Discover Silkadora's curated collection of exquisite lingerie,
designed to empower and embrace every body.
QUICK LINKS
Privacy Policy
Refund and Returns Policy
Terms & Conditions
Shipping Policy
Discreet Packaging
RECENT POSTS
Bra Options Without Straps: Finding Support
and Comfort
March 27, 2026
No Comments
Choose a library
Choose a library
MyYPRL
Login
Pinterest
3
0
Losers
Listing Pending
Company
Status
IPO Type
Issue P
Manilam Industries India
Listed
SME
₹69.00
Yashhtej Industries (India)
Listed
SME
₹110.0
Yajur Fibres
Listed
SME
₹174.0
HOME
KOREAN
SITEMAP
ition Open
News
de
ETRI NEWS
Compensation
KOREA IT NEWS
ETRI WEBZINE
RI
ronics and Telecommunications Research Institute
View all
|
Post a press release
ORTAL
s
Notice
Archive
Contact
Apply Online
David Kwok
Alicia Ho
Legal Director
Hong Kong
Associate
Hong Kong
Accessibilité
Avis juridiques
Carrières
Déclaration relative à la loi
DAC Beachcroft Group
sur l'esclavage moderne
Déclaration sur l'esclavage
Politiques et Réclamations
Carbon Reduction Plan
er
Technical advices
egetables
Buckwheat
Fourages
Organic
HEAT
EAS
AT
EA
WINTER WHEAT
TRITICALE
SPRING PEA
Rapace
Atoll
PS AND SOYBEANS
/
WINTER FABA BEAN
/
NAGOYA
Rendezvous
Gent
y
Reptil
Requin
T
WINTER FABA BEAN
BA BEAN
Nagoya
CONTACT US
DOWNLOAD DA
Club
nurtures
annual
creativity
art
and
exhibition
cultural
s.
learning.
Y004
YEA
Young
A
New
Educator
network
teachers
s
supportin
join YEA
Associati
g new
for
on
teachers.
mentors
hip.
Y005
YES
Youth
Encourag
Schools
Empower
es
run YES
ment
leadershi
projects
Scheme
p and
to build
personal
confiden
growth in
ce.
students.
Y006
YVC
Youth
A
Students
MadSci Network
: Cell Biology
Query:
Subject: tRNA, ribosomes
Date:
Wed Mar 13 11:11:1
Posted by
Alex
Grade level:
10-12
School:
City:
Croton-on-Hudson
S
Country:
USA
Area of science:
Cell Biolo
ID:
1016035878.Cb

What is needed:
Repeat word for word every line from the start of the entries to the line holding "Déclaration sur l'esclavage", inclusive, and nothing else.

Solution to this task:
Discover Silkadora's curated collection of exquisite lingerie,
designed to empower and embrace every body.
QUICK LINKS
Privacy Policy
Refund and Returns Policy
Terms & Conditions
Shipping Policy
Discreet Packaging
RECENT POSTS
Bra Options Without Straps: Finding Support
and Comfort
March 27, 2026
No Comments
Choose a library
Choose a library
MyYPRL
Login
Pinterest
3
0
Losers
Listing Pending
Company
Status
IPO Type
Issue P
Manilam Industries India
Listed
SME
₹69.00
Yashhtej Industries (India)
Listed
SME
₹110.0
Yajur Fibres
Listed
SME
₹174.0
HOME
KOREAN
SITEMAP
ition Open
News
de
ETRI NEWS
Compensation
KOREA IT NEWS
ETRI WEBZINE
RI
ronics and Telecommunications Research Institute
View all
|
Post a press release
ORTAL
s
Notice
Archive
Contact
Apply Online
David Kwok
Alicia Ho
Legal Director
Hong Kong
Associate
Hong Kong
Accessibilité
Avis juridiques
Carrières
Déclaration relative à la loi
DAC Beachcroft Group
sur l'esclavage moderne
Déclaration sur l'esclavage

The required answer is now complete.